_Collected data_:
+++
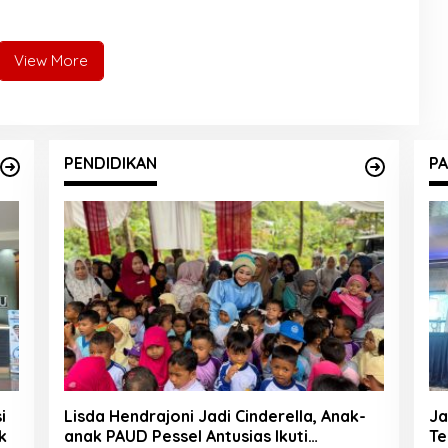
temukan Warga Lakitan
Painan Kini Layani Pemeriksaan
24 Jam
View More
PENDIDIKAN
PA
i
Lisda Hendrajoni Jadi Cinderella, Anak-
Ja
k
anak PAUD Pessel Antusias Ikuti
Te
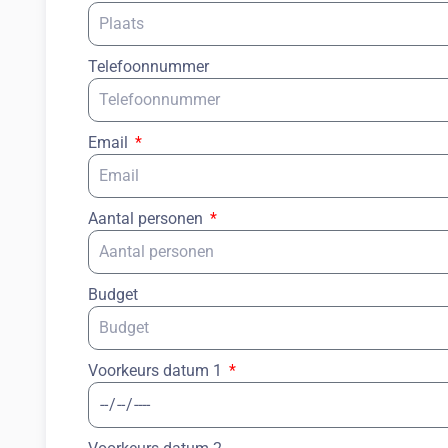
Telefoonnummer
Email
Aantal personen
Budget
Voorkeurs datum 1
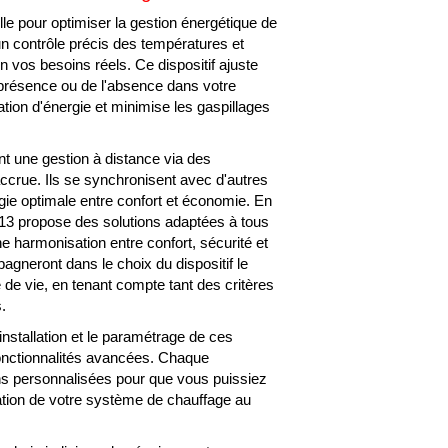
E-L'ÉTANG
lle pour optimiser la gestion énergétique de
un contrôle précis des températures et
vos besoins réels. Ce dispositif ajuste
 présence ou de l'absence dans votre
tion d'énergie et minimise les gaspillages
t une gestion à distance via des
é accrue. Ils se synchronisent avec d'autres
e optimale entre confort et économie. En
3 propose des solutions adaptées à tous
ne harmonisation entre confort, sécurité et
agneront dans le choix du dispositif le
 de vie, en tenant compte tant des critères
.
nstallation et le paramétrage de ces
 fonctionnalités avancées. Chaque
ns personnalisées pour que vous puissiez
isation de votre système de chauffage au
+++
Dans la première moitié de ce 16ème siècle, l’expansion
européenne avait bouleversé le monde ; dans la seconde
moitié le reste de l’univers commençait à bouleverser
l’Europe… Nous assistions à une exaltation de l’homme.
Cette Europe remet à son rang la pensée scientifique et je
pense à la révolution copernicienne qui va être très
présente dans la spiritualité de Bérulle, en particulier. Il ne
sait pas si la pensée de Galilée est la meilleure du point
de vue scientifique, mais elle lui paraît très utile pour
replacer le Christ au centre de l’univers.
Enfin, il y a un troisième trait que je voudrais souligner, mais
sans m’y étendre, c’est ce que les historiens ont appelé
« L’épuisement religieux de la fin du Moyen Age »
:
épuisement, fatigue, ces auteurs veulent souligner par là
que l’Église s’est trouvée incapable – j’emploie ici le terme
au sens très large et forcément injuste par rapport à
+++
_What is required_: Look through the entries above and quote exactly the lines from the line with "L’épuisement religieux de" to the line with "au sens très", counting both of those lines.

_Exercise solution_:
« L’épuisement religieux de la fin du Moyen Age »
:
épuisement, fatigue, ces auteurs veulent souligner par là
que l’Église s’est trouvée incapable – j’emploie ici le terme
au sens très large et forcément injuste par rapport à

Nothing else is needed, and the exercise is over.